## Exercise objective
Filter the lines below, keeping each one that holds "Артикул".

*** Material shown ***

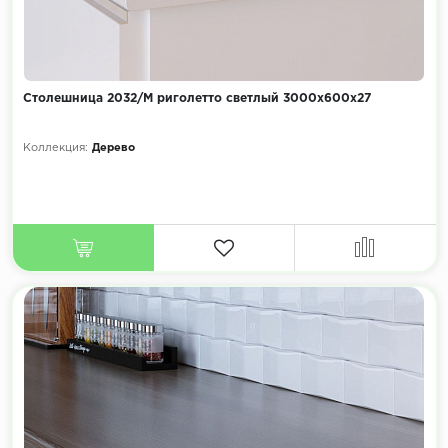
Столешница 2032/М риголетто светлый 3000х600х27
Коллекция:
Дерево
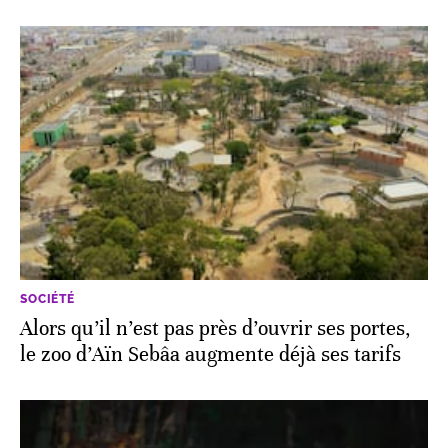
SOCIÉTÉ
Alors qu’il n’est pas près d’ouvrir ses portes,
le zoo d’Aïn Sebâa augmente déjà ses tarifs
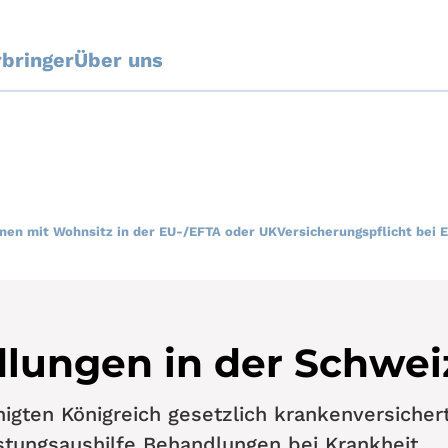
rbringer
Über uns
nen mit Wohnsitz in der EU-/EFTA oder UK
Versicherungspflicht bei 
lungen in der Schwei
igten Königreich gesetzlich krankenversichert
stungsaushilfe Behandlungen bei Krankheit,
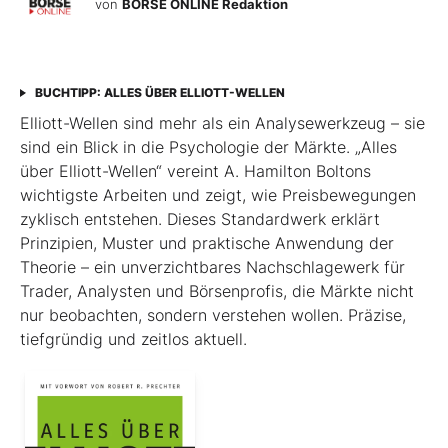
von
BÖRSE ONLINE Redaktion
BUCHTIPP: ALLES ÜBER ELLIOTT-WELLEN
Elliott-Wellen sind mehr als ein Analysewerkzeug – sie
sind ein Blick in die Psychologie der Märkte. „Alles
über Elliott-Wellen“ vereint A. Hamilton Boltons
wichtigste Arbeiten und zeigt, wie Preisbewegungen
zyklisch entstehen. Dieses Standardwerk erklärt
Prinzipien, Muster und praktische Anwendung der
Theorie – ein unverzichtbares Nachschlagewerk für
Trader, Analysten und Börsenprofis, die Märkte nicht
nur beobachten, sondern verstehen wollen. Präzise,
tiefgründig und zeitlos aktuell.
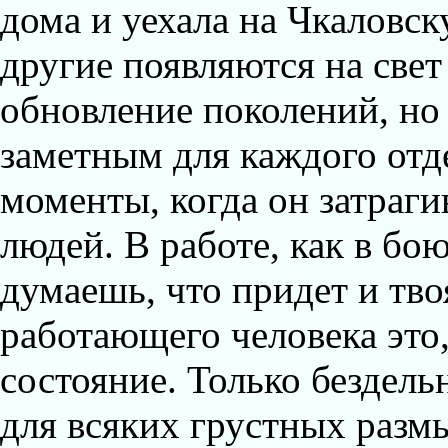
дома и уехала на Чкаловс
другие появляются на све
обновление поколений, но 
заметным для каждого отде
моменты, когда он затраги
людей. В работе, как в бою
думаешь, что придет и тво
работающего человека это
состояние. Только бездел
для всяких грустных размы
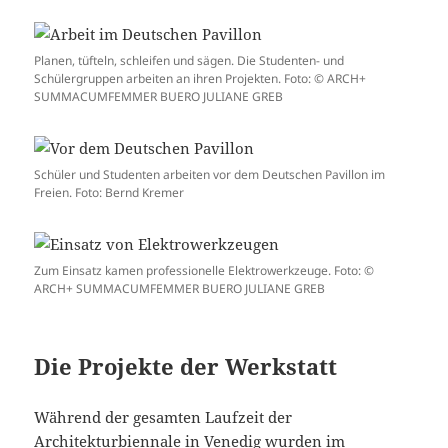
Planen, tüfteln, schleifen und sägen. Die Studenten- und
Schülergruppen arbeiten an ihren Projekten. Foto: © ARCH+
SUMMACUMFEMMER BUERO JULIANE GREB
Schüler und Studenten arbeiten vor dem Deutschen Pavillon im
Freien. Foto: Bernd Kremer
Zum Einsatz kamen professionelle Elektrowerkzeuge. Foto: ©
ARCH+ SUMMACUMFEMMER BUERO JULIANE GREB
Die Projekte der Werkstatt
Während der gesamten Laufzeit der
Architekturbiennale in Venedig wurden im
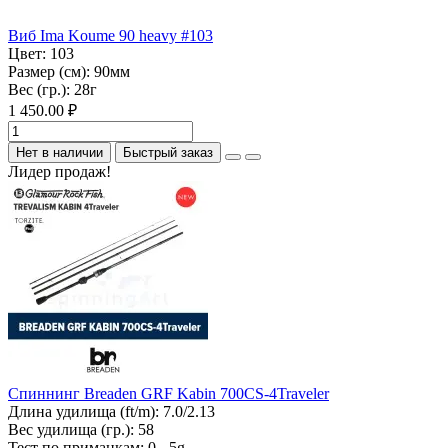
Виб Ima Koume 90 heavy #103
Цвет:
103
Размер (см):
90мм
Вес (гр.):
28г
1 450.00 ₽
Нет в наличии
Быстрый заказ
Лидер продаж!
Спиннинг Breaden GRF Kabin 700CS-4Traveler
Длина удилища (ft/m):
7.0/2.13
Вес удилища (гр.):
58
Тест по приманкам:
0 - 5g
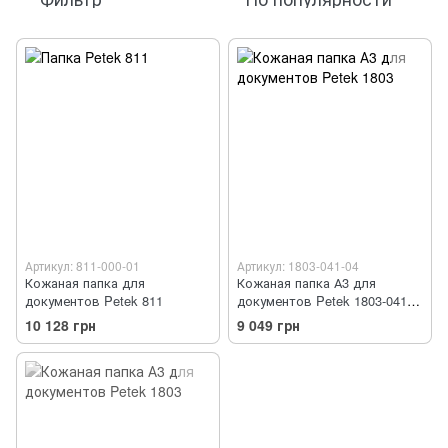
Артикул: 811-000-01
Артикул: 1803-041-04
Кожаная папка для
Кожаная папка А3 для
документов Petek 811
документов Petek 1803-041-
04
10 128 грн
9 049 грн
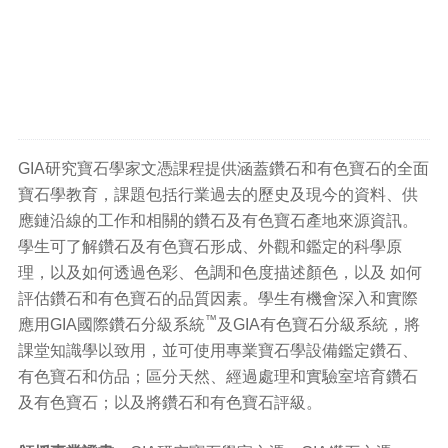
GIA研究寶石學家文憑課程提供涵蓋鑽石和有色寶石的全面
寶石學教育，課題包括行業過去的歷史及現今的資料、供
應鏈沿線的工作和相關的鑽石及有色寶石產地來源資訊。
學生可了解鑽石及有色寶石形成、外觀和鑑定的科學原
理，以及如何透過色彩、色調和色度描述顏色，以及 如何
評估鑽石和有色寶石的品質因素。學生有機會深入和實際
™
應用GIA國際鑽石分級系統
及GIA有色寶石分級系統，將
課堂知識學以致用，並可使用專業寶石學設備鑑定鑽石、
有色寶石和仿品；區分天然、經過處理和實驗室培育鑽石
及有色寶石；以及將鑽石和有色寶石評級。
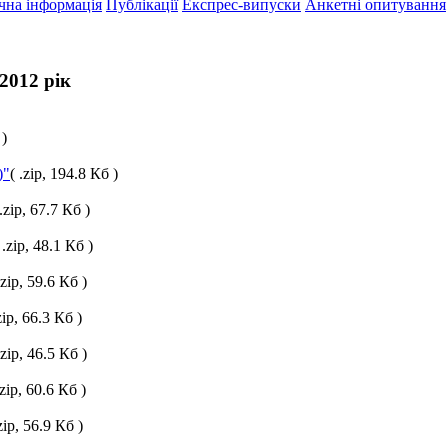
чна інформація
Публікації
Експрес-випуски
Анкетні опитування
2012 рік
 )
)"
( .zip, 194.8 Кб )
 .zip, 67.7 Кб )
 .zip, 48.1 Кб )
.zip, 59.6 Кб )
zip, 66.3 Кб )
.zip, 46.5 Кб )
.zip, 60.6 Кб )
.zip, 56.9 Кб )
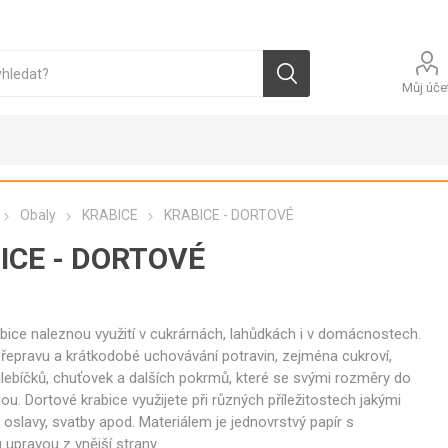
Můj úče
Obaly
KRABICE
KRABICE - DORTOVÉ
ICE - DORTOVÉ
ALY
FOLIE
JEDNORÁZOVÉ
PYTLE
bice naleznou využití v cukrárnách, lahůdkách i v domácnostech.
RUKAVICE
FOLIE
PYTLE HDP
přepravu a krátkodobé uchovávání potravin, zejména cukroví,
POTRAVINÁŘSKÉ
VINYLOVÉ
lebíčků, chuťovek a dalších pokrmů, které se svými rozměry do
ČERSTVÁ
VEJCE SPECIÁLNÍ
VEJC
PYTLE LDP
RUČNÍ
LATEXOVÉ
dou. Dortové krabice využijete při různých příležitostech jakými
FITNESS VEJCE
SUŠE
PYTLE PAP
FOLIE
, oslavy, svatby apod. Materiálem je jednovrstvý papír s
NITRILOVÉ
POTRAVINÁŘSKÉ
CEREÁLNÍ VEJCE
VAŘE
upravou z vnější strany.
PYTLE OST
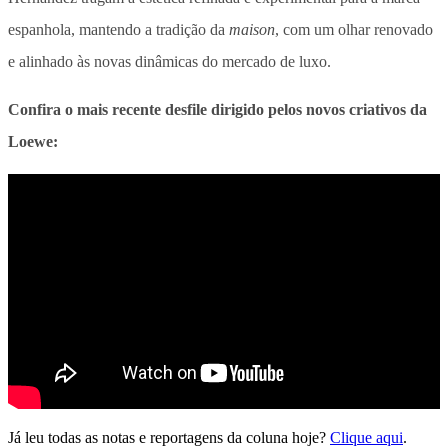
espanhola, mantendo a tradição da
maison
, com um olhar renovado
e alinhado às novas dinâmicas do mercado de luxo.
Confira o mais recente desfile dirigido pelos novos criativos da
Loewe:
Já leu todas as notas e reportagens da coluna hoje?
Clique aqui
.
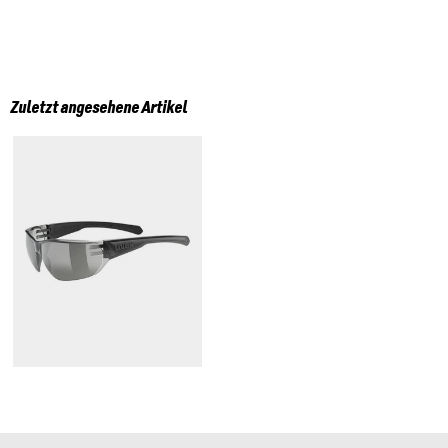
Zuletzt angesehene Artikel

***

## Solution to this exercise
Артикул: 811-000-01
Артикул: 1803-041-04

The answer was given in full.